In December, 1884, Father Damien learned that he had contracted leprosy when he accidentally put his foot into a bath of scalding hot water. The foot blistered, but he felt nothing. Knowing he had limited time left, he worked even harder at serving the residents of Molokai and improving their lives. Four volunteers arrived to assist Father Damien, Fr. Louis Conrardy, a Belgium priest, who attended to the spiritual and sacramental needs of the colony, Joseph Dutton, a veteran of the American Civil War, who took responsibility for construction and maintenance of the various buildings of the colony, James Sinnett, a male nurse from Chicago, who attended to Father Damien’s needs during his illness, and Mother Marianne Cope, a German Franciscan Sister, who had founded a hospital in Syracuse, New York and served the medical needs of the colony. Mother Cope would also be canonized by the Church.
Father Damien died of leprosy on April 15, 1889 at the age of 49. The next day, Mass was celebrated for the repose of his soul, and he was buried under a pandanus tree on the island. In 1939, Belgium requested and Hawaii consented to transfer Father Damien’s remains to his home country, where he is buried in Leuven.
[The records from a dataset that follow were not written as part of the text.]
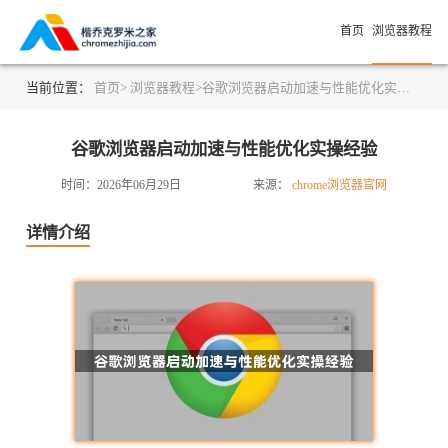
首页
浏览器教程
当前位置：
首页>
浏览器教程>
谷歌浏览器启动加速与性能优化实操经验
谷歌浏览器启动加速与性能优化实操经验
时间：2026年06月29日
来源：
chrome浏览器官网
详情介绍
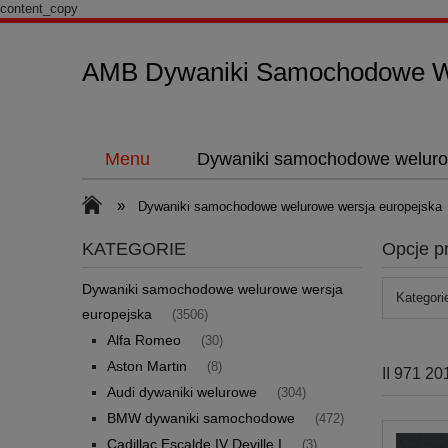
content_copy
AMB Dywaniki Samochodowe We
Menu
Dywaniki samochodowe weluro
»
Dywaniki samochodowe welurowe wersja europejska
KATEGORIE
Opcje p
Dywaniki samochodowe welurowe wersja
Kategorie
europejska
(3506)
Alfa Romeo
(30)
Aston Martin
(8)
II 971 20
Audi dywaniki welurowe
(304)
BMW dywaniki samochodowe
(472)
Cadillac Escalde IV Deville I
(3)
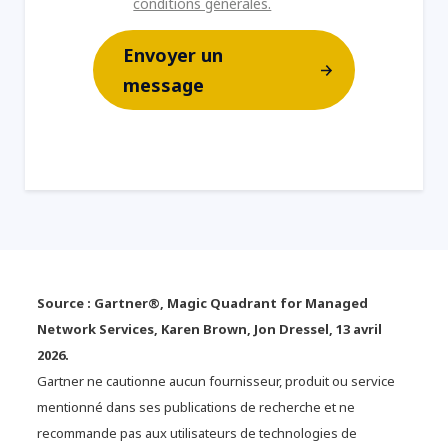
conditions générales.
Envoyer un
message
Source : Gartner®, Magic Quadrant for Managed
Network Services, Karen Brown, Jon Dressel, 13 avril
2026.
Gartner ne cautionne aucun fournisseur, produit ou service
mentionné dans ses publications de recherche et ne
recommande pas aux utilisateurs de technologies de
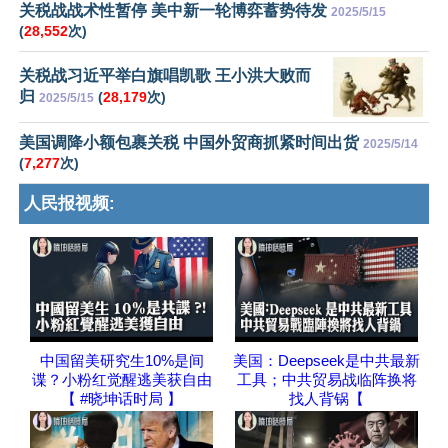
关税战战术性暂停 美中新一轮博弈蓄势待发
2025/5/15
(
28,552
次)
关税战习近平举白旗唱凯歌 王小洪大败而
归
(
28,179
次)
2025/5/15
美国调降小额包裹关税 中国外贸商抓紧时间出货
2025/5/14
(
7,277
次)
人民报视频:
中国留美研究生10%是间
美国：Deepseek是中共最新
谍？小粉红觉醒逃美获自由
工具；中共贸易战临阵换将
【 #晓坤话时局 】
找人背锅【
After his beatification in 1995, the remains of his right hand were returned to Hawaii and re-buried in his original grave at Molokai.
Father Damien’s statue stands on the grounds of the State Capitol building in Honolulu and a replica of this statue stands in Statuary Hall in the U. S. Capitol, one of two statues representing Hawaii, (the other is King Kamehameha I). Father Damien was canonized by Pope Benedict XVI in 2009. Father Damien remains one of the most revered saints associated with the United States, honored and celebrated among those of many religious traditions.
St. Damien of Molokai, pray for us.
Be Christ for all. Bring Christ to all. See Christ in all.